Kapolres dan Dandim Inhu Pimpin Pemadaman Karhutla di Batang Cenaku

Rabu, 09 September 2026

BUALBUA.COM INHU- Kapolres Indragiri Hulu AKBP Eka Ariandy Putra, S.H., S.I.K., M.Si., bersama Dandim 0302 Indragiri Hulu Letkol Arh. Bangun Bara K. Prabowo, S.E., M.IP., turun langsung memimpin operasi pemadaman kebakaran hutan dan lahan (karhutla) di Desa Anak Talang, Kecamatan Batang Cenaku, Kabupaten Indragiri Hulu.

Keduanya bahkan menetap dan melaksanakan ibadah di lokasi kebakaran hingga kondisi api dapat dikendalikan. Langkah tersebut dilakukan sebagai bagian dari upaya memaksimalkan penanganan karhutla yang terpantau melalui Dasbor Aplikasi Lancang Kuning.

Keterangan tersebut disampaikan Kapolres Indragiri Hulu melalui Kasi Humas Polres Inhu Aiptu Misran, S.H., Rabu (9/9/2026).

Menurut Misran, titik panas atau hotspot di wilayah tersebut pertama kali terdeteksi pada Minggu (6/9/2026). Terdapat tiga titik koordinat yang terpantau, yakni -0,8819; 102,0648, -0,87818; 102,06522, dan -0,8775; 102,06091.

Penanganan secara menyeluruh kemudian dilakukan pada Selasa (8/9/2026) sekitar pukul 08.00 WIB.

"Sebelumnya, Kapolres juga sudah bermalam di lokasi karhutla Desa Paya Rumbai, Kecamatan Seberida," kata Misran.

Operasi pemadaman melibatkan personel gabungan dari unsur Polri, TNI, Manggala Agni, Masyarakat Peduli Api (MPA), serta pemangku kepentingan terkait.

Dari jajaran Polres Inhu, personel yang terlibat terdiri atas Kapolres Inhu, Kasat Reskrim IPTU Adlin, S.H., M.H., Kapolsek Batang Cenaku IPTU Hendra Sebayang, A.Md., S.S., Danki Brimob Yon C Inhu IPTU N. Panjaitan, 10 personel Polres Inhu, 21 personel Sat Brimob Yon C, enam personel Polsek Batang Cenaku, dan tujuh personel Polsek Batang Gansal.

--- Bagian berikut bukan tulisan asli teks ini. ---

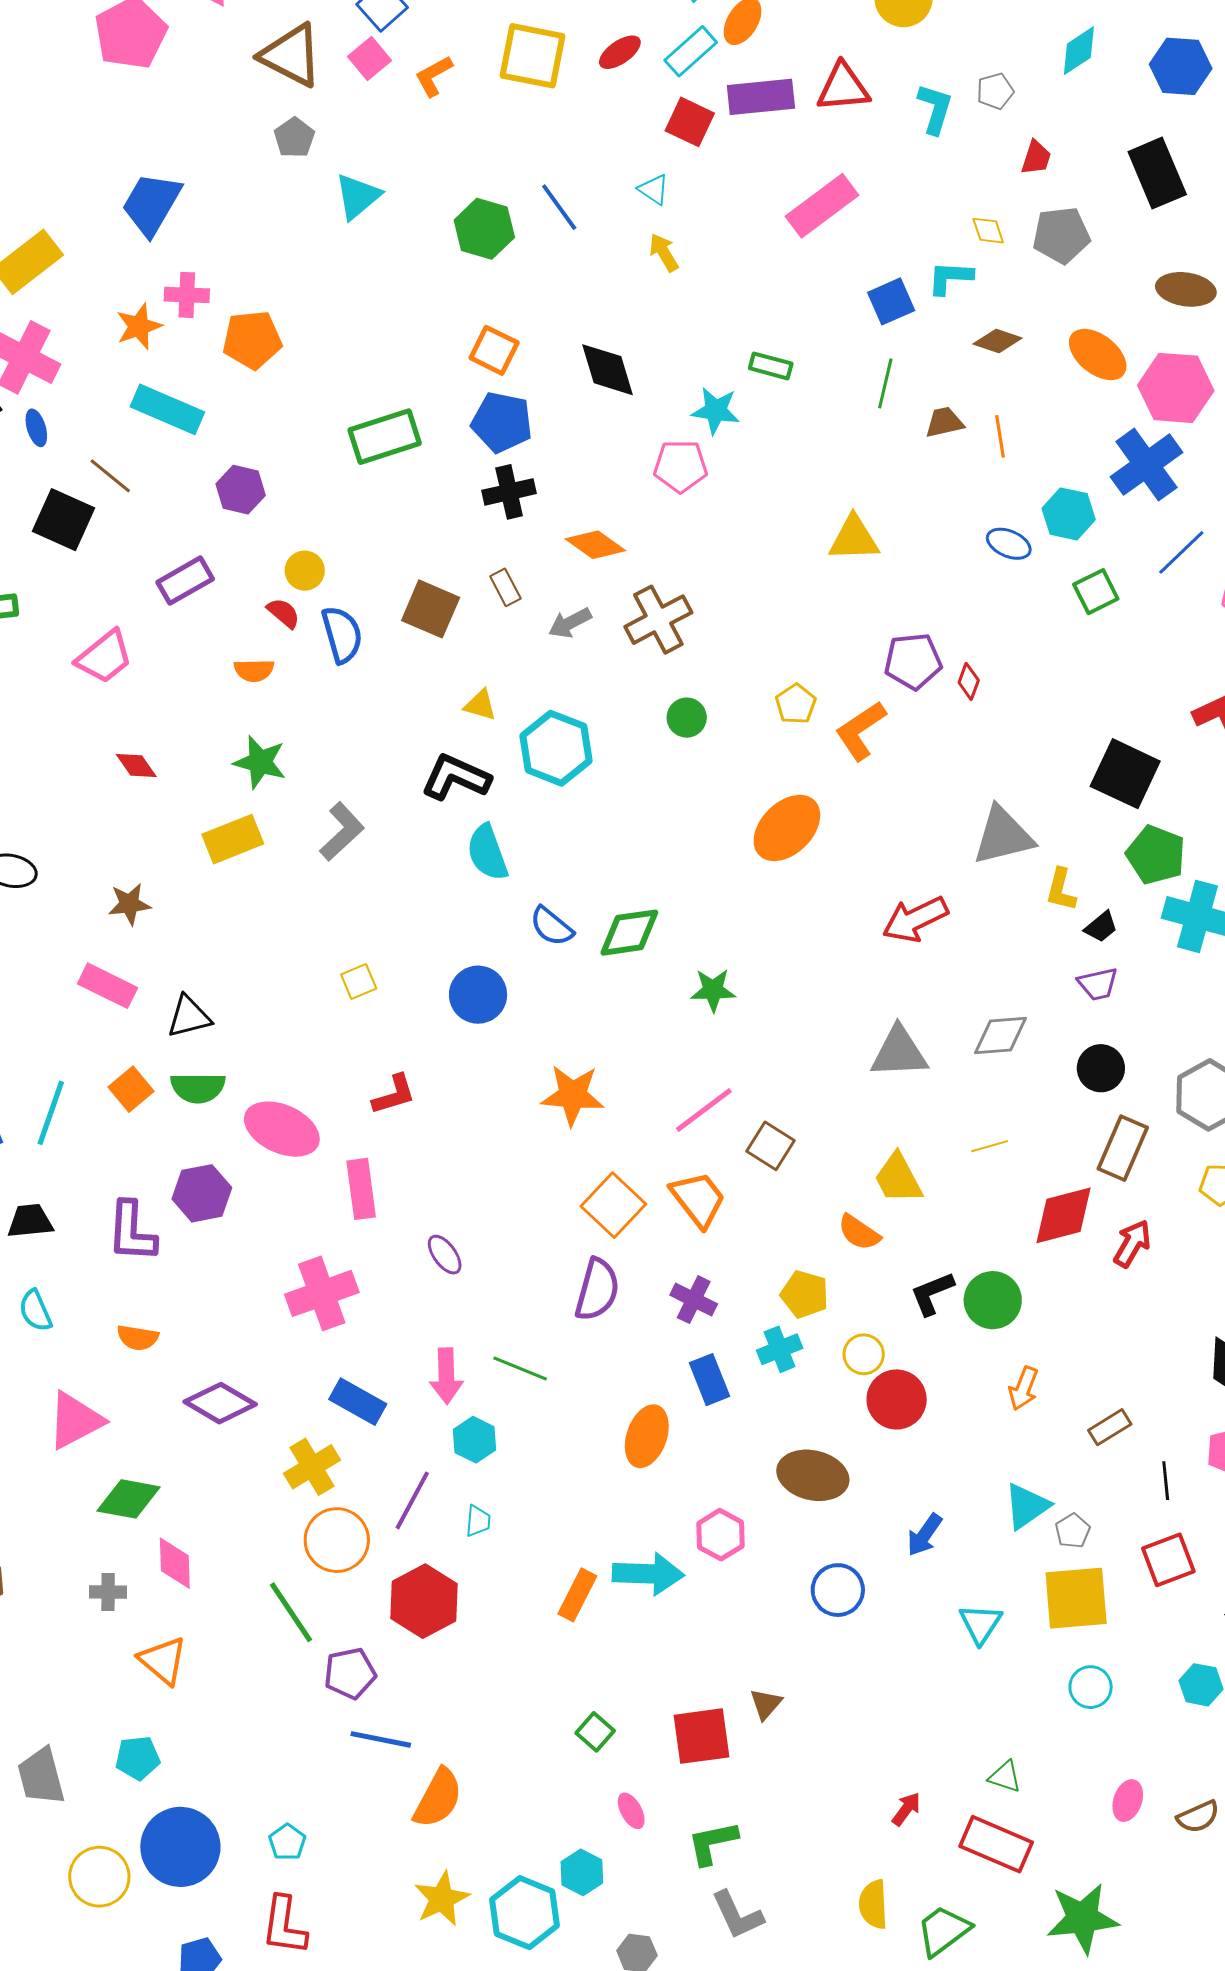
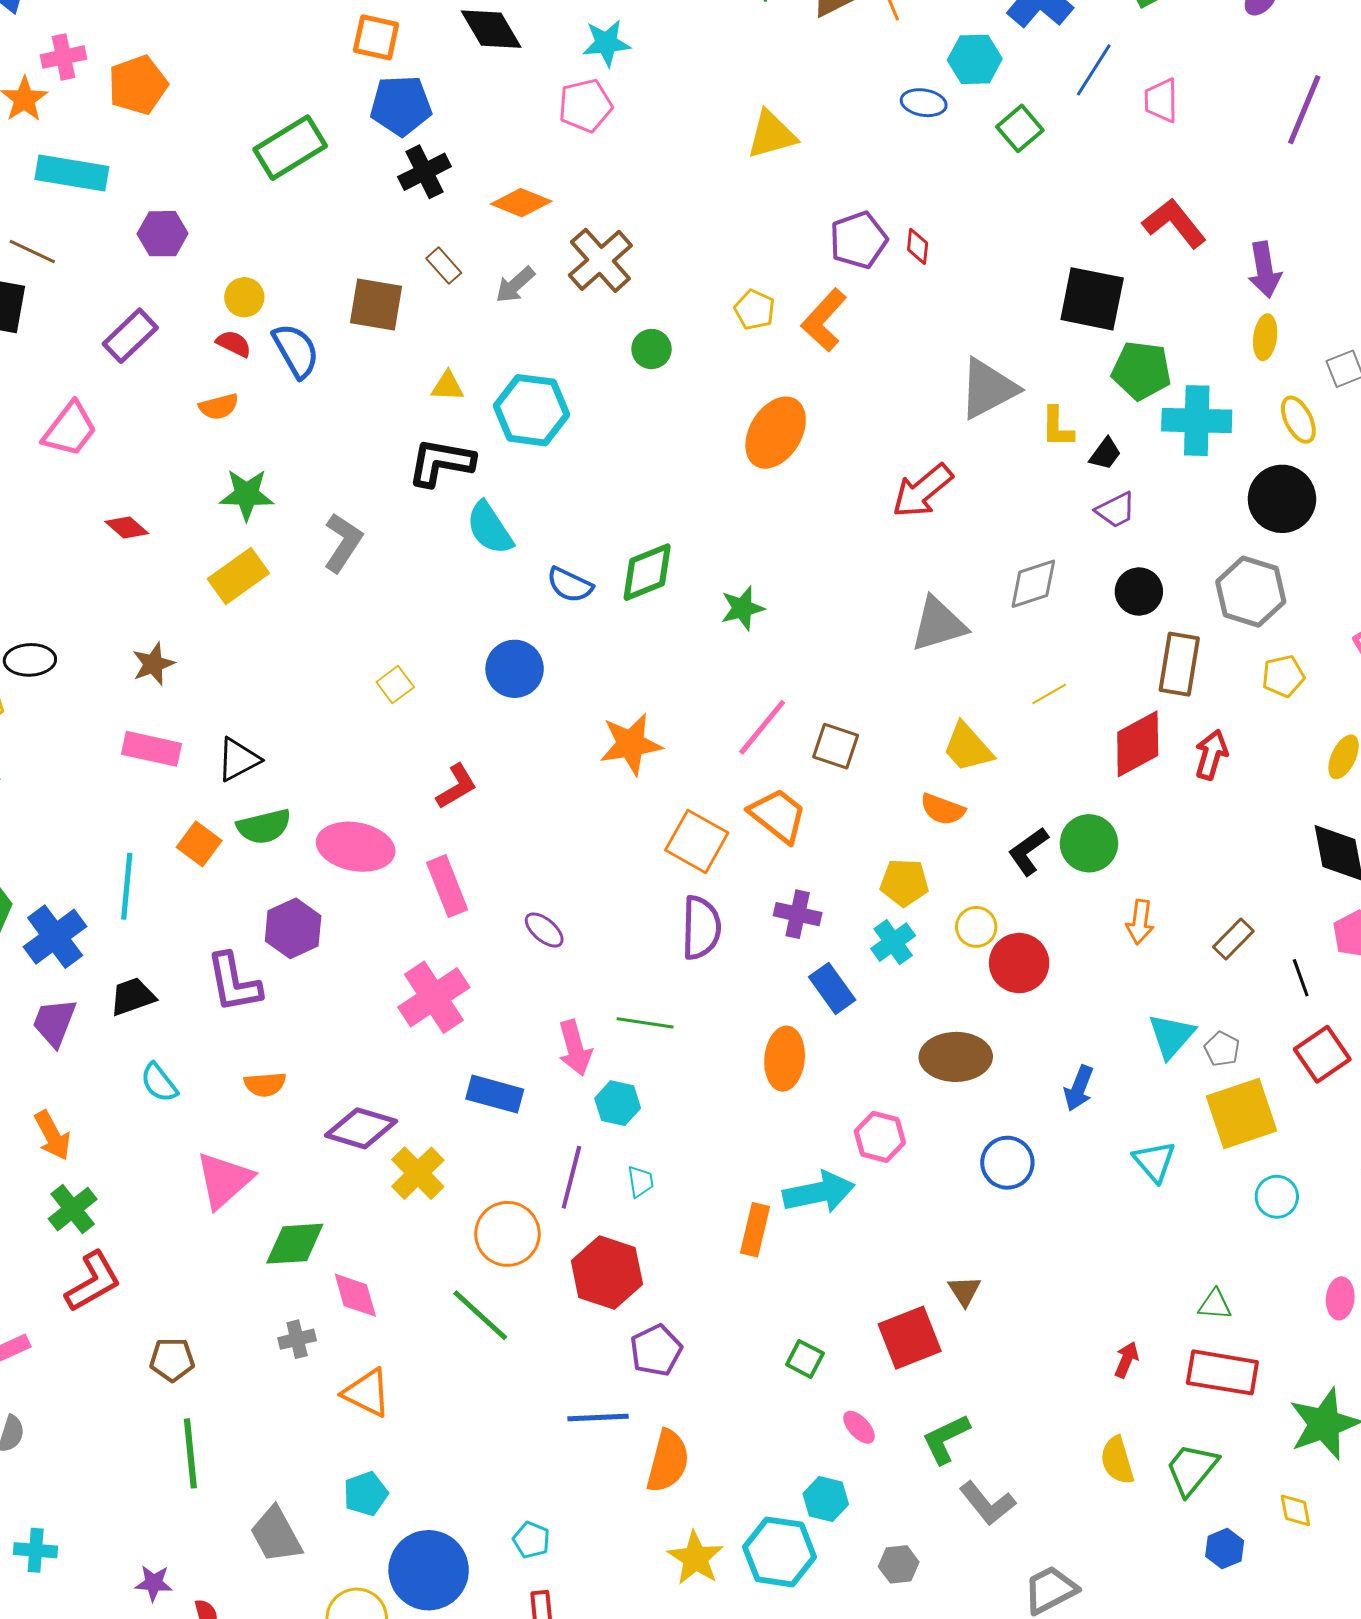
yellow cross: (312, 1467) -> (418, 1173), moved
purple pentagon: (350, 1673) -> (656, 1350), moved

Sementara itu, unsur TNI mengerahkan tujuh personel, Manggala Agni Kabupaten Inhu empat personel, serta MPA sebanyak sembilan orang.

Untuk mendukung operasi, tim mengerahkan satu unit kendaraan roda enam, enam unit kendaraan roda empat, 20 unit kendaraan roda dua, dua unit mesin Robin, dua unit kepala solo, serta satu unit helikopter water bombing.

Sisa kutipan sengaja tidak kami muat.